• [EXERCISE]
If a line in the records below contains "عليه", copy that line.
[[ MATERIAL PROVIDED open ]]
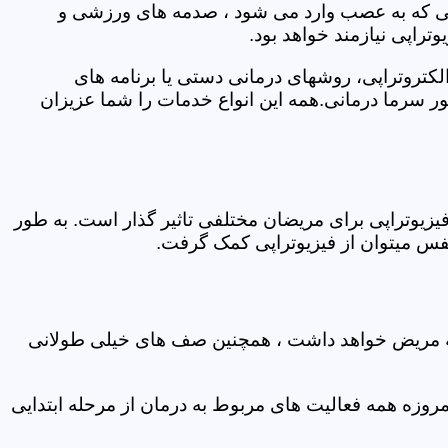
اتی که به عصب وارد می شود ، صدمه های ورزشی و
تراپی نیازمند خواهد بود.
الکتروتراپی، روشهای درمانی دستی یا برنامه های
سرما درمانی.همه این انواع خدمات را شما عزیزان
زیوتراپی برای مریضان مختلفی تاثیر گذار است. به طور
س میتوان از فیزیوتراپی کمک گرفت.
 که مریض خواهد داشت ، همچنین صف های خیلی طولانی
روزه همه فعالیت های مربوط به درمان از مرحله ابتدایی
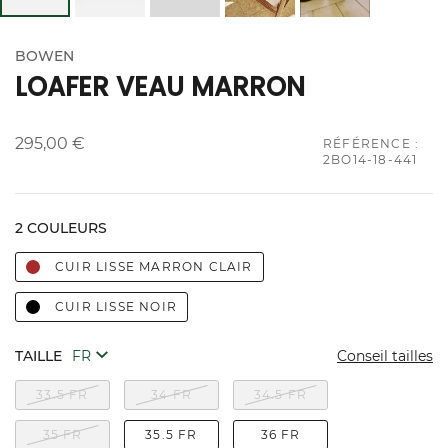
BOWEN
LOAFER VEAU MARRON
295,00 €
RÉFÉRENCE :
2BO14-18-441
2 COULEURS
CUIR LISSE MARRON CLAIR
CUIR LISSE NOIR
TAILLE
Conseil tailles
33.5 FR
34 FR
34.5 FR
35 FR
35.5 FR
36 FR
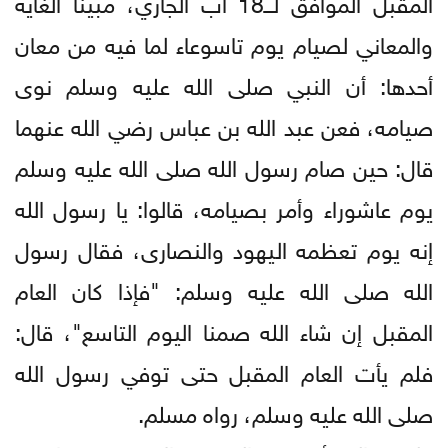
المقبل الموافق لـــ18 آب الجاري، مبينا الغاية
والمعاني لصيام يوم تاسوعاء لما فيه من معان
أحدها: أن النبي صلى الله عليه وسلم نوى
صيامه، فعن عبد الله بن عباس رضي الله عنهما
قال: حين صام رسول الله صلى الله عليه وسلم
يوم عاشوراء وأمر بصيامه، قالوا: يا رسول الله
إنه يوم تعظمه اليهود والنصارى، فقال رسول
الله صلى الله عليه وسلم: "فإذا كان العام
المقبل إن شاء الله صمنا اليوم التاسع"، قال:
فلم يأت العام المقبل حتى توفي رسول الله
صلى الله عليه وسلم، رواه مسلم.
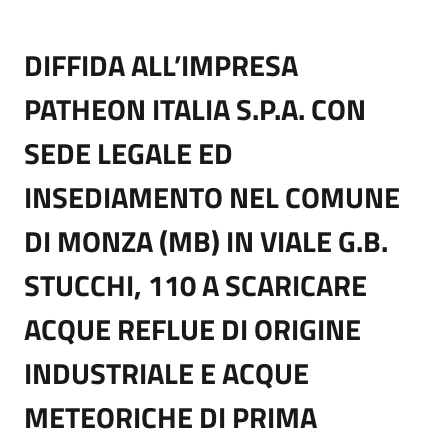
DIFFIDA ALL’IMPRESA
PATHEON ITALIA S.P.A. CON
SEDE LEGALE ED
INSEDIAMENTO NEL COMUNE
DI MONZA (MB) IN VIALE G.B.
STUCCHI, 110 A SCARICARE
ACQUE REFLUE DI ORIGINE
INDUSTRIALE E ACQUE
METEORICHE DI PRIMA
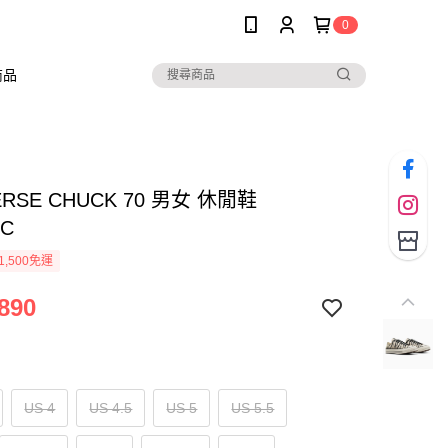
0
商品
ERSE CHUCK 70 男女 休閒鞋
8C
1,500免運
890
US 4
US 4.5
US 5
US 5.5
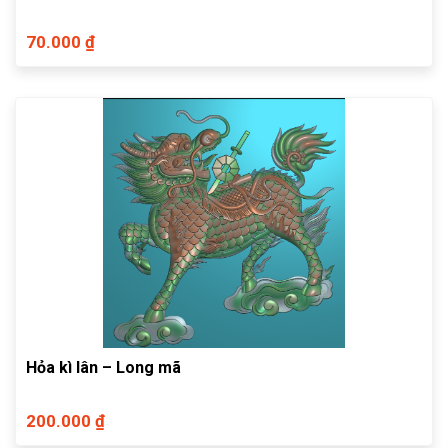
70.000 ₫
Hỏa kì lân – Long mã
200.000 ₫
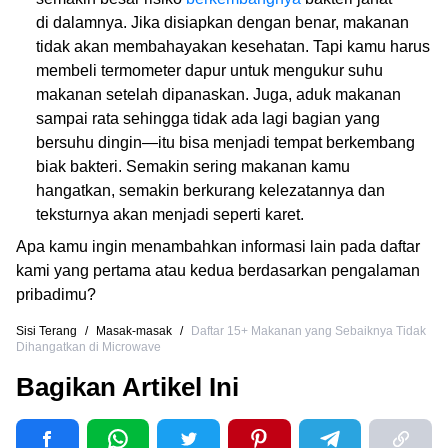
di dalamnya. Jika disiapkan dengan benar, makanan
tidak akan membahayakan kesehatan. Tapi kamu harus
membeli termometer dapur untuk mengukur suhu
makanan setelah dipanaskan. Juga, aduk makanan
sampai rata sehingga tidak ada lagi bagian yang
bersuhu dingin—itu bisa menjadi tempat berkembang
biak bakteri. Semakin sering makanan kamu
hangatkan, semakin berkurang kelezatannya dan
teksturnya akan menjadi seperti karet.
Apa kamu ingin menambahkan informasi lain pada daftar
kami yang pertama atau kedua berdasarkan pengalaman
pribadimu?
Sisi Terang
/
Masak-masak
/
Daftar 15+ Makanan yang Sebaiknya Tidak
Dihangatkan di Microwave
Bagikan Artikel Ini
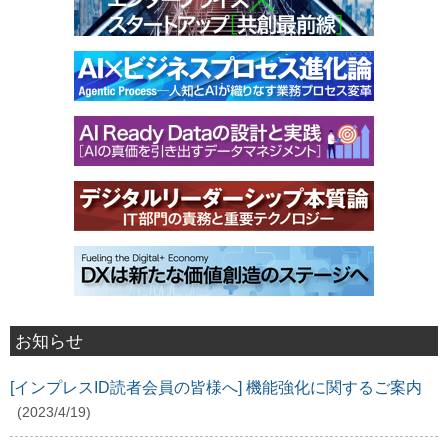
お知らせ
[インプレスID読者会員の皆様へ] 機能強化に関するご案内
(2023/4/19)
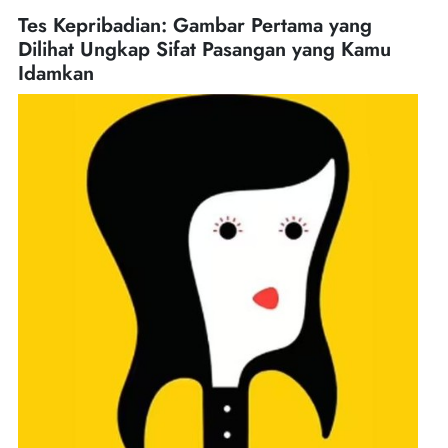
Tes Kepribadian: Gambar Pertama yang
Dilihat Ungkap Sifat Pasangan yang Kamu
Idamkan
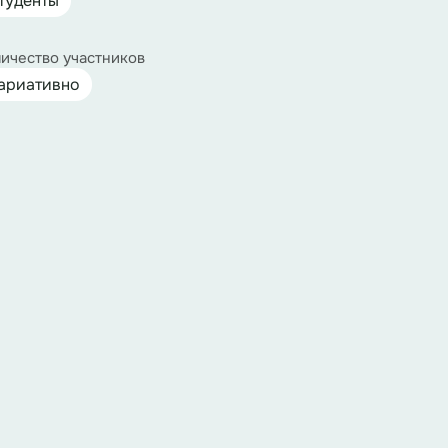
туденты
ичество участников
ариативно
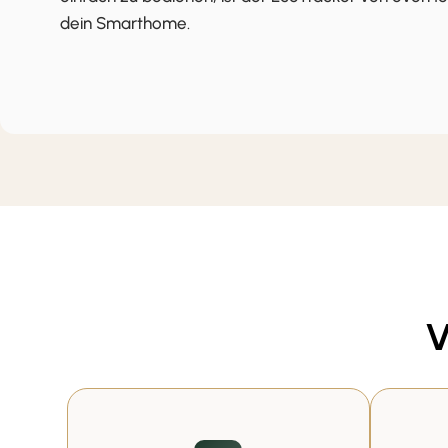
dein Smarthome.
V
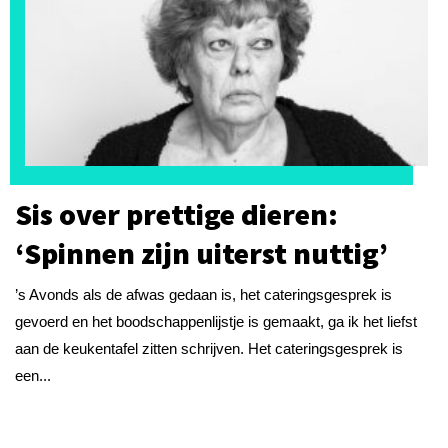
Sis over prettige dieren:
‘Spinnen zijn uiterst nuttig’
’s Avonds als de afwas gedaan is, het cateringsgesprek is
gevoerd en het boodschappenlijstje is gemaakt, ga ik het liefst
aan de keukentafel zitten schrijven. Het cateringsgesprek is
een...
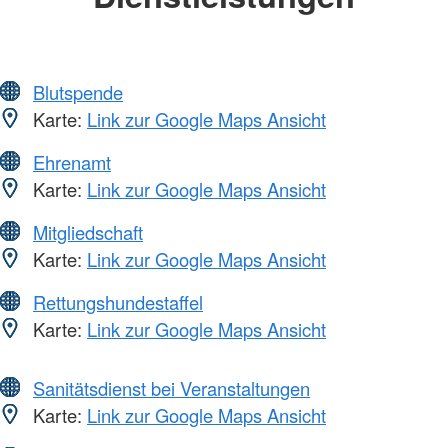
Blutspende
Karte:
Link zur Google Maps Ansicht
Ehrenamt
Karte:
Link zur Google Maps Ansicht
Mitgliedschaft
Karte:
Link zur Google Maps Ansicht
Rettungshundestaffel
Karte:
Link zur Google Maps Ansicht
Sanitätsdienst bei Veranstaltungen
Karte:
Link zur Google Maps Ansicht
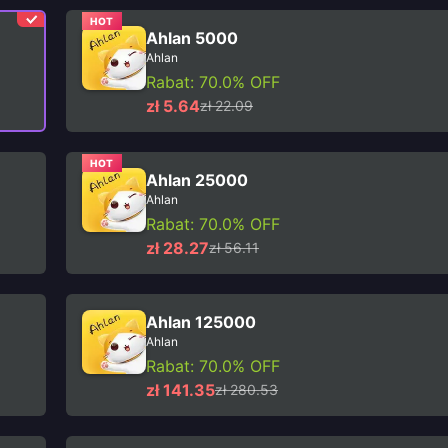
HOT
Ahlan 5000
Ahlan
Rabat: 70.0% OFF
zł 5.64
zł 22.09
HOT
Ahlan 25000
Ahlan
Rabat: 70.0% OFF
zł 28.27
zł 56.11
Ahlan 125000
Ahlan
Rabat: 70.0% OFF
zł 141.35
zł 280.53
[[ MATERIAL PROVIDED closed ]]
• [EXERCISE SOLUTION]
أحدها: أن النبي صلى الله عليه وسلم نوى
قال: حين صام رسول الله صلى الله عليه وسلم
الله صلى الله عليه وسلم: "فإذا كان العام
صلى الله عليه وسلم، رواه مسلم.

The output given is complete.